Don't let this film's strange title (the most difficult to remember this year, next to "Crazy Stupid Love"--which one friend kept calling "Stupid Love Crazy") dissuade you from seeing this critically lauded study of a religious cult. Sean Durkin's "Martha Marcy May Marlene," is the story of a woman trying to extricate herself from her painful past. One of our newest reviewers, Kamaria B. Porter, looks at this compelling new work in our online Culture section:
“Martha Marcy May Marlene” brilliantly explores the ways in which painful aspects of our past sometimes explode into our daily lives. Durkin makes this powerfully clear by interweaving flashbacks of Martha’s life at the cult and shots of her mundane life with her sister. At first, these transitions are an artful way to present Martha’s past. But Durkin gradually increases the pace and abruptness of these cuts, obfuscating the difference between past and present. It becomes difficult for Martha, and us, to distinguish between her memories and reality. She even asks Lucy, “Do you ever have the feeing you can’t tell if something is a memory or if it’s something you dreamed?” Increasingly, Martha cannot distinguish between her memories of Patrick and the creeping suspicion that he may be trying to recapture her.

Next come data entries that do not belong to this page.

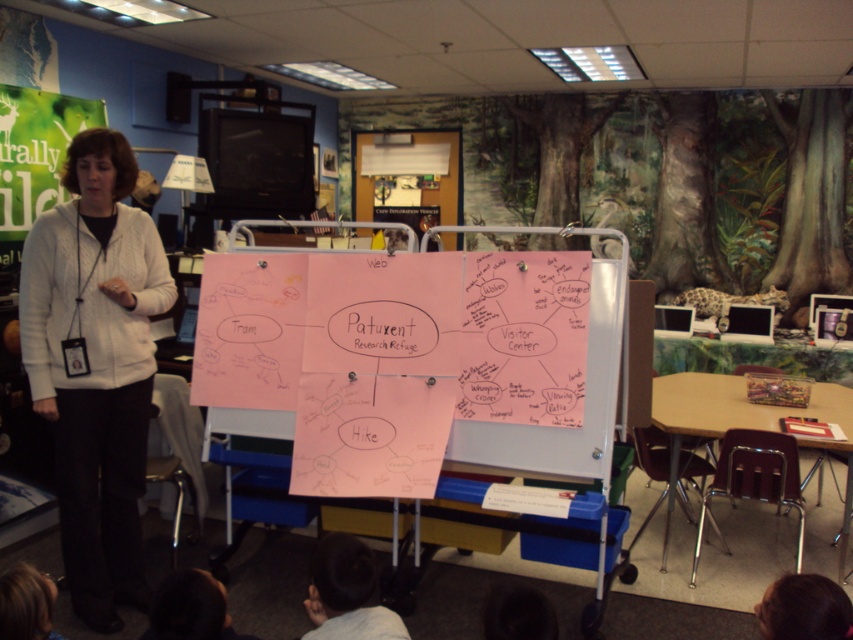 Who is higher up, pink paper at center or dark hair at lower center?

pink paper at center is above.

Which is below, pink paper at center or dark hair at lower center?

dark hair at lower center is below.

Is point (569, 432) positioned in front of point (305, 604)?

No, it is not.

Where is `pink paper at center`? pink paper at center is located at coordinates (556, 428).

This screenshot has width=853, height=640. Identify the location of white zip-up sweater at left. (96, 365).

What do you see at coordinates (96, 365) in the screenshot?
I see `white zip-up sweater at left` at bounding box center [96, 365].

This screenshot has height=640, width=853. I want to click on white zip-up sweater at left, so click(x=96, y=365).

Which is below, white zip-up sweater at left or dark hair at lower center?

Positioned lower is dark hair at lower center.

Between point (22, 282) and point (357, 612), which one is positioned in front?

Positioned in front is point (357, 612).

Image resolution: width=853 pixels, height=640 pixels. I want to click on white zip-up sweater at left, so click(96, 365). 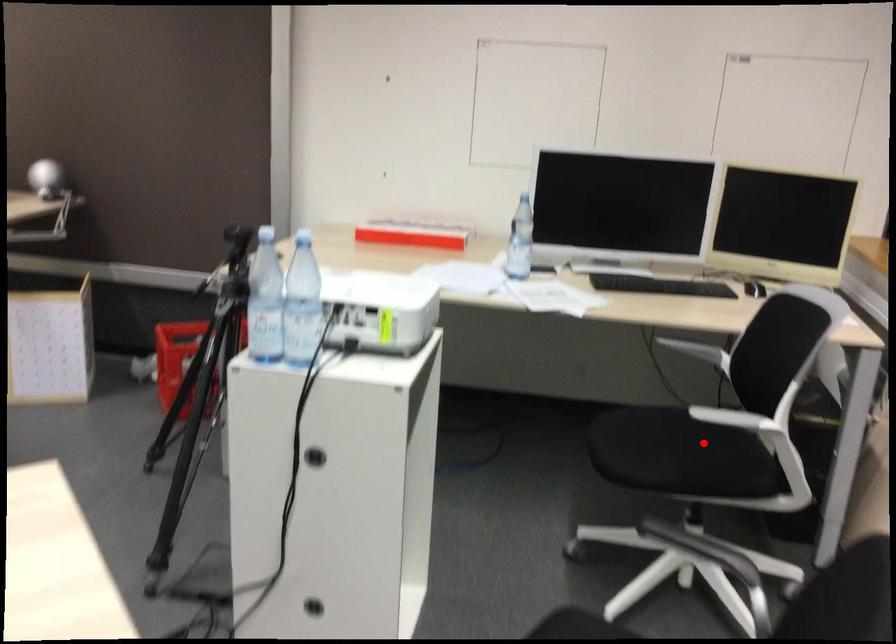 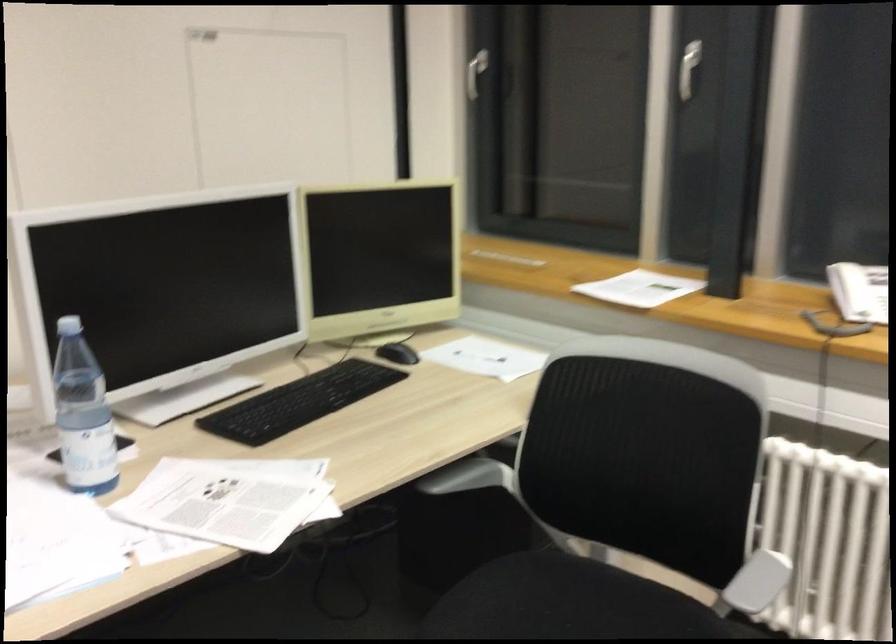 Question: A red point is marked in image1. In image2, is the corresponding 3D point closer to the camera or farther? Reply with the corresponding letter.

Choices:
 (A) The corresponding 3D point is closer.
 (B) The corresponding 3D point is farther.

Answer: (A) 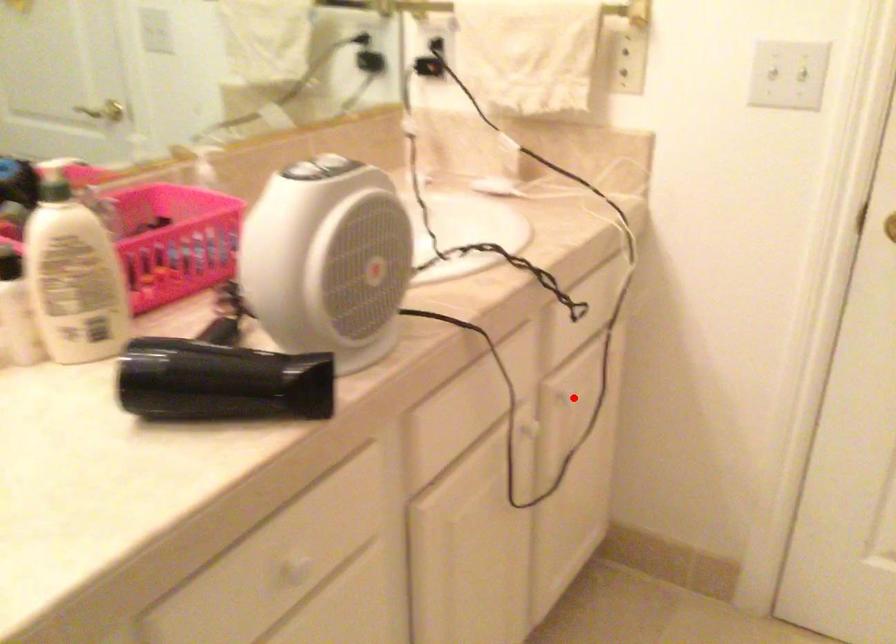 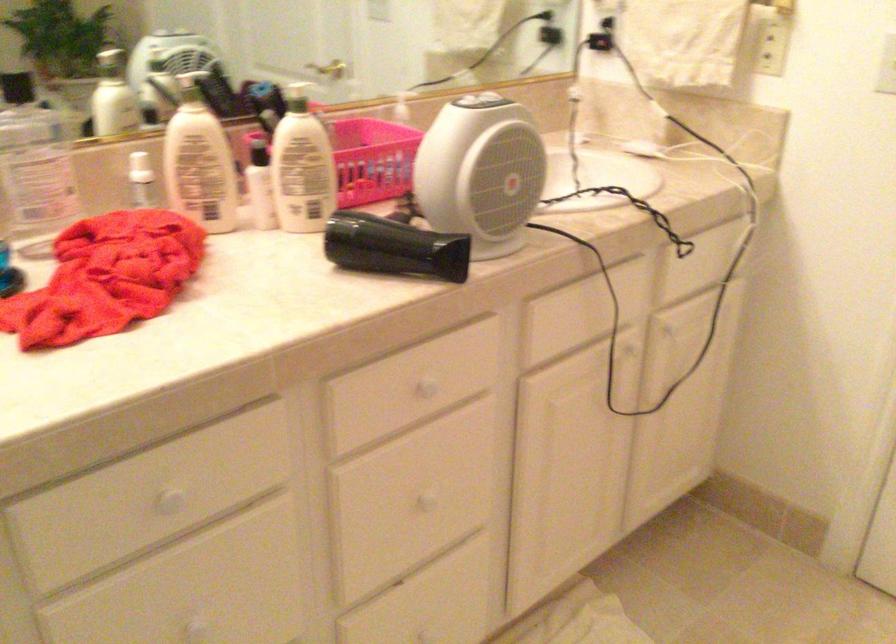 Question: I am providing you with two images of the same scene from different viewpoints. Given a red point in image1, look at the same physical point in image2. Is it:

Choices:
 (A) Closer to the viewpoint
 (B) Farther from the viewpoint

Answer: (B) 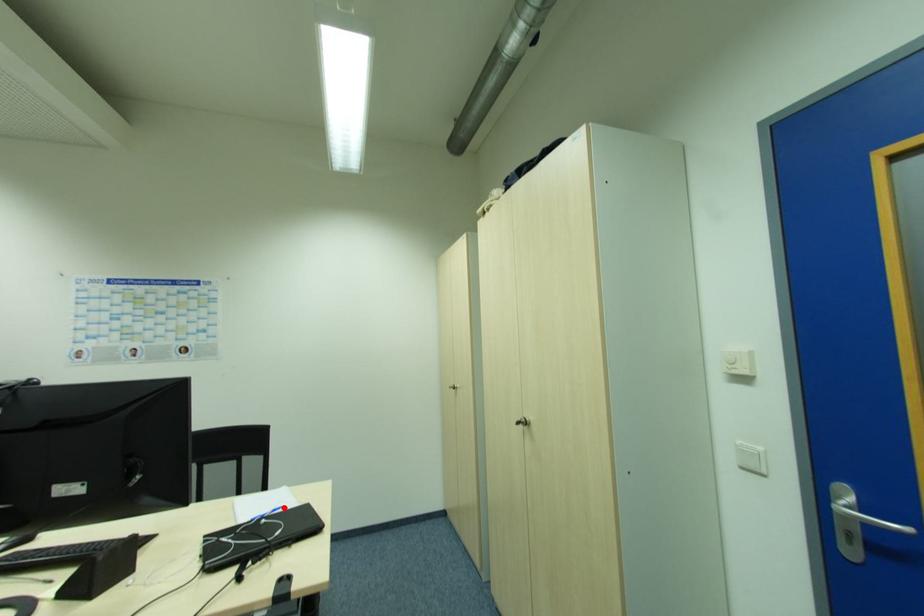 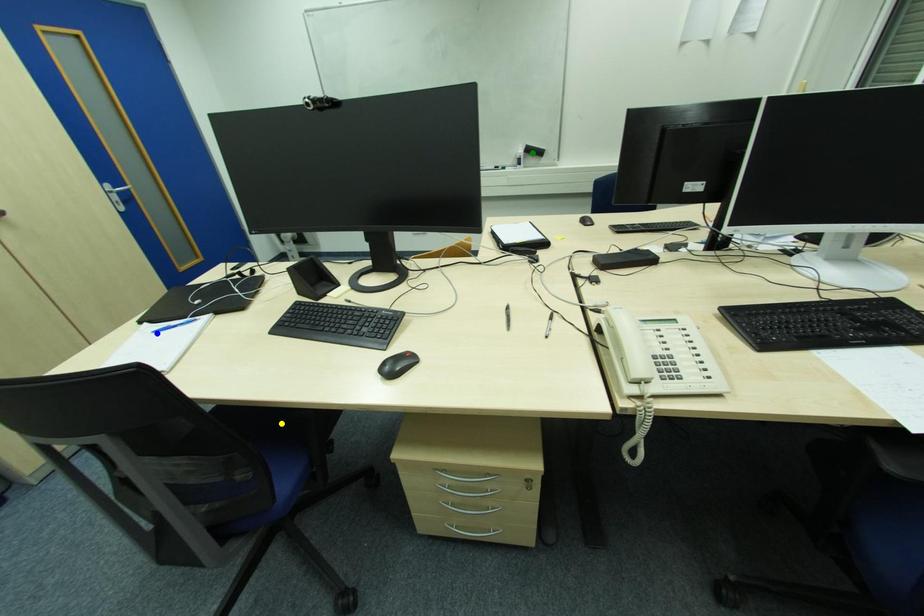 Question: I am providing you with two images of the same scene from different viewpoints. A red point is marked on the first image. You are given multiple points on the second image. Which point in image 2 represents the same 3d spot as the red point in image 1?

Choices:
 (A) blue point
 (B) green point
 (C) yellow point

Answer: (A) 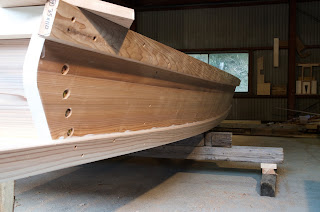 At what (x,y) coordinates should I click in order to perform the action: click on wall. Please return your answer as a coordinate pair (x, y). Looking at the image, I should click on (152, 24), (194, 24), (260, 21), (269, 109), (237, 107). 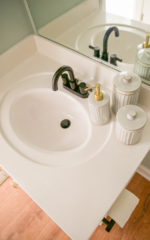 At what (x,y) coordinates should I click in order to perform the action: click on mirror. Please return your answer as a coordinate pair (x, y). Image resolution: width=150 pixels, height=240 pixels. Looking at the image, I should click on (96, 36). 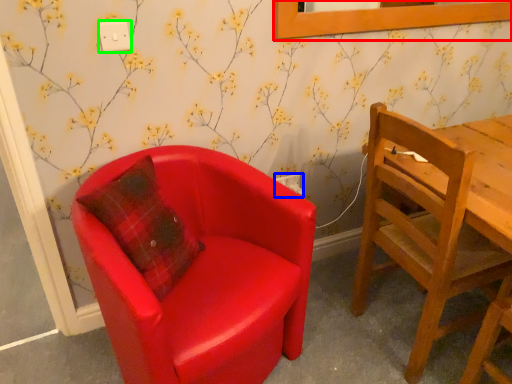 Question: Which is farther away from picture frame (highlighted by a red box)? power outlet (highlighted by a blue box) or power outlet (highlighted by a green box)?

Choices:
 (A) power outlet
 (B) power outlet

Answer: (B) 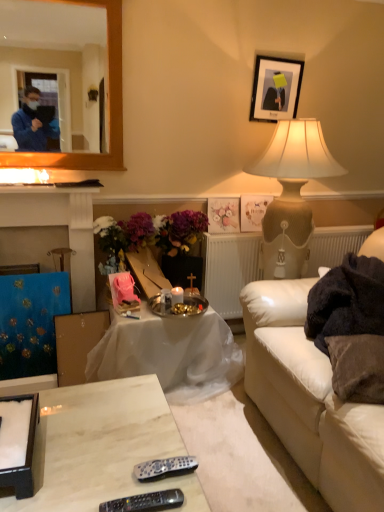 You are a GUI agent. You are given a task and a screenshot of the screen. Output one action in this format:
    pyautogui.click(x=<x>, y=<y>)
    Task: Click on the vacant space that's between black plastic remote at lower center, which is the 2th remote in back-to-front order, and silver metallic remote at lower center, the 1th remote viewed from the back
    
    Given the screenshot: What is the action you would take?
    pyautogui.click(x=142, y=492) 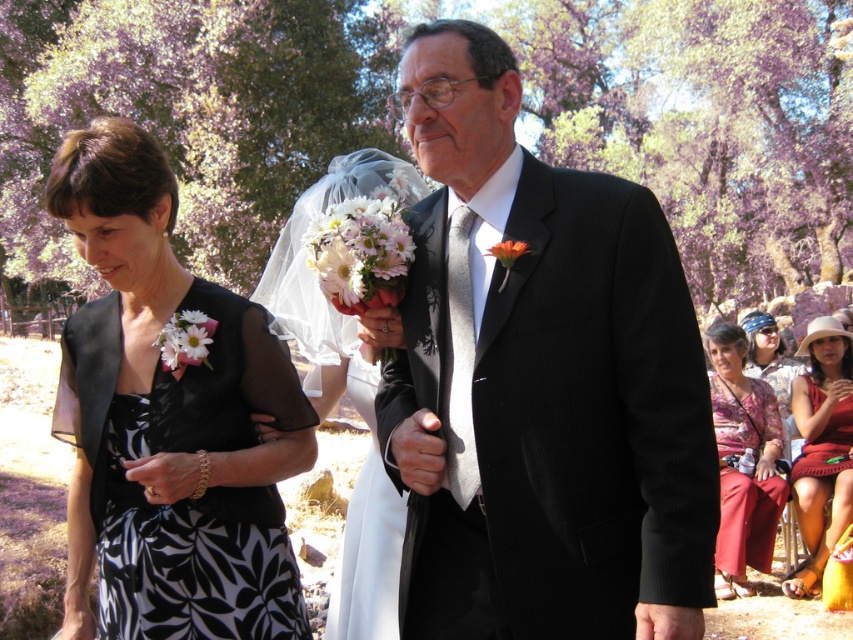 Question: Which point is farther from the camera taking this photo?

Choices:
 (A) (372, 616)
 (B) (532, 628)
 (C) (741, 528)
 (D) (345, 256)

Answer: (C)

Question: Estimate the real-world distances between objects in this image. Which object is farther from the floral print blouse at lower right?

Choices:
 (A) white matte bouquet at center
 (B) black and white floral dress at center
 (C) white matte flower at lower left
 (D) matte red dress at lower right

Answer: (C)

Question: Does white satin veil at center have a larger size compared to white matte bouquet at center?

Choices:
 (A) no
 (B) yes

Answer: (B)

Question: Is white matte bouquet at center thinner than orange matte flower at center?

Choices:
 (A) yes
 (B) no

Answer: (B)

Question: Does white satin veil at center appear under matte red dress at lower right?

Choices:
 (A) yes
 (B) no

Answer: (B)

Question: Which of these objects is positioned farthest from the gray/satin tie at center?

Choices:
 (A) white satin veil at center
 (B) white matte flower at lower left
 (C) floral print blouse at lower right
 (D) white matte bouquet at center

Answer: (C)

The film is successful because it provokes reflection on questions beyond what it means to live on a cult. In Martha’s longing for community, young people may see their own struggle to find somewhere to flourish and find meaning. The depiction of Martha and Lucy, two sisters but utter strangers, may resonate with strained families. Finally there is Martha, who remains a mystery despite dominating the screen for the entire movie. Her true motivations and beliefs remain obscured, giving us only her tangled emotions. Lucy treats her with derision and Patrick with subtle intimidation, but what she most needs is a compassionate ear. Meeting Martha where she is may be the only way to reach this troubled character. But it may also be impossible.